Parole Gentili

STORIA DI UN ALUNNO CHE VOLEVA SAPERE E DELLA MAESTRA CHE GLIELO HA DETTO.

Spesso mi chiedo per quale motivo noi insegnanti portiamo in gita scolastica i bambini. Le responsabilità sono enormi, bisogna avere cento occhi, la costanza di contarli un minuto sì e l’altro pure, la capacità di captare al volo ogni disagio e uno stomaco di ferro se ci si sposta in pullman.

Io soffro qualsiasi cosa mi si muova sotto i piedi eppure quando ricopro il ruolo di maestra in gita, in qualche miracoloso modo, riesco a mettere da parte la mia nausea per far fronte a quella dei miei alunni.

Ogni partenza è un addio!

 

Ma la situazione più ostica da affrontare sono i genitori che stazionano accanto al pullman prima della partenza, perché i bambini, con i genitori presenti, cambiano immediatamente atteggiamento diventando capricciosi, lagnosetti e ansiosi.

Del resto non potrebbe essere diversamente con tutti quei:

«Hai allacciato le scarpe?»

«Infila per bene il cappellino e non toglierlo mai!»

«Mamma sta qui e ti pensa per tutto il tempo. Stai tranquillo!»

(Ma come potrebbe farlo tranquillo sapere che la mamma resta sul marciapiede tutto il giorno a pensare a lui?)

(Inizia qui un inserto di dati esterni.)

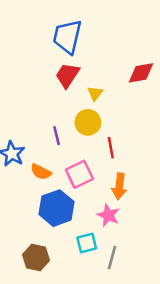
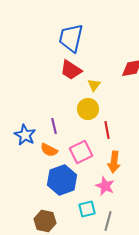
red trapezoid: (67, 75) -> (71, 70), turned -90
purple line: (57, 136) -> (54, 126), moved

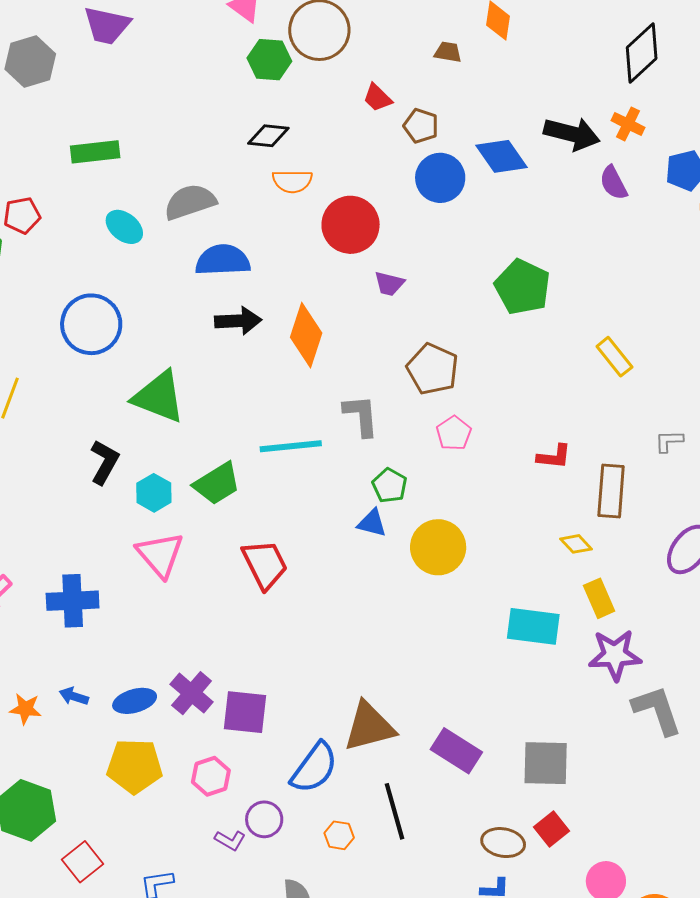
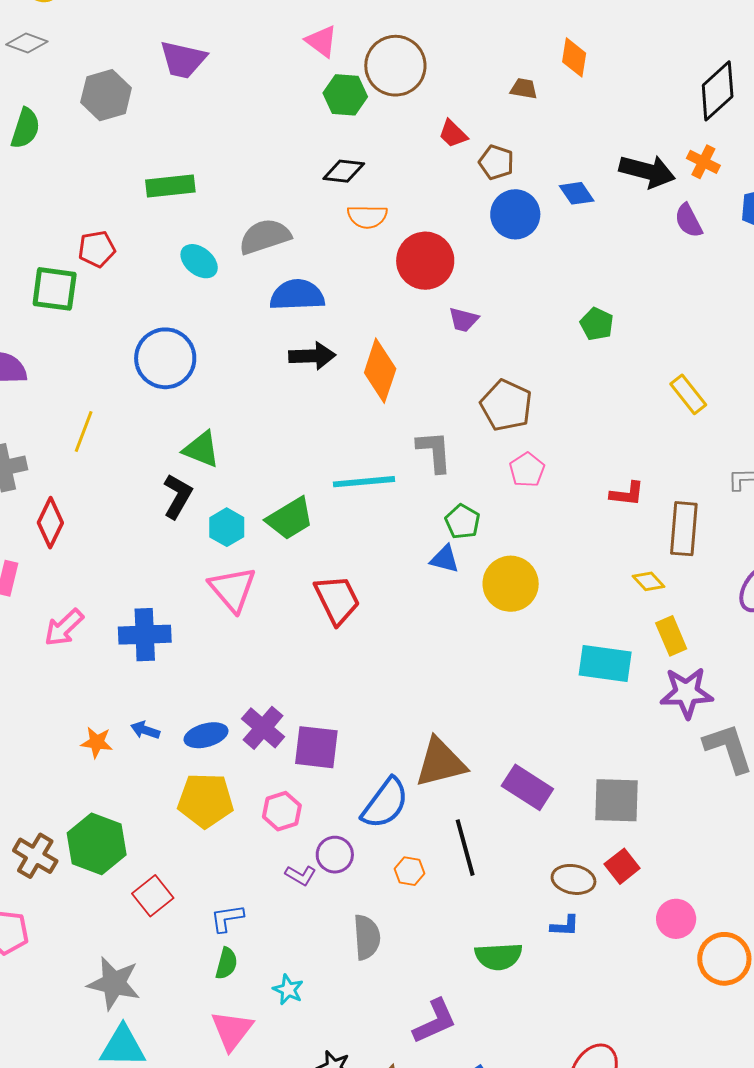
blue diamond: (501, 156) -> (577, 193), size x0.7
green pentagon: (522, 287) -> (597, 324), size x0.6
green triangle: (159, 397) -> (201, 449), moved, size x0.7

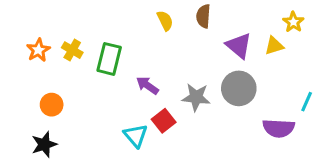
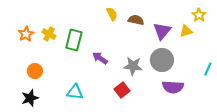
brown semicircle: (203, 16) -> (136, 20), moved, turned 98
purple triangle: (239, 46) -> (162, 31), turned 30
red square: (164, 121) -> (122, 90), moved
purple semicircle: (279, 128) -> (173, 87), moved
cyan triangle: (136, 136) -> (75, 92), moved, turned -42

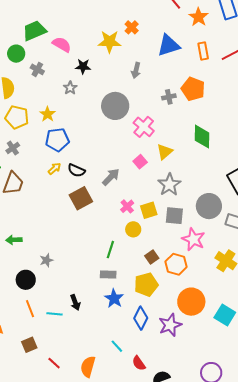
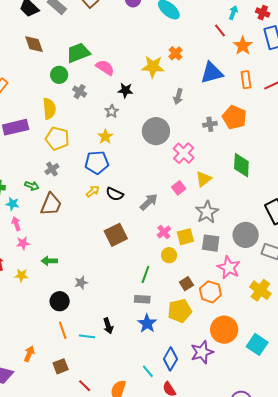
yellow star: (48, 114) -> (105, 137), moved
brown square: (81, 198) -> (116, 235), moved
blue diamond: (141, 318) -> (170, 359), moved

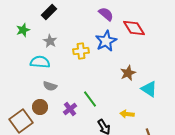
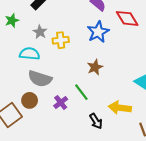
yellow cross: (81, 51) -> (61, 40), moved
brown star: (128, 73) -> (95, 67), moved
gray semicircle: (50, 86) -> (40, 79), size x1.6
yellow arrow: (127, 114) -> (120, 108), size x1.5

«Non correre e se corri non sudare!»

«Al ritorno viene a prenderti nonno. Se nonno si dimentica, al limite vengo io».

(Come sarebbe che nonno si dimentica?)

«Non bere mai altrimenti vomiti di sicuro durante il viaggio e ti scappa di farla all’improvviso».

Maestra ma tu come esisti?

 

Quando finalmente le porte si chiudono e l’autista mette in moto, tutti tiriamo un sospiro di sollievo e la gita può avere inizio.

A quel punto raccomando al cielo me stessa, i miei alunni e mi lascio cadere sul primo sedile che trovo libero, già esausta.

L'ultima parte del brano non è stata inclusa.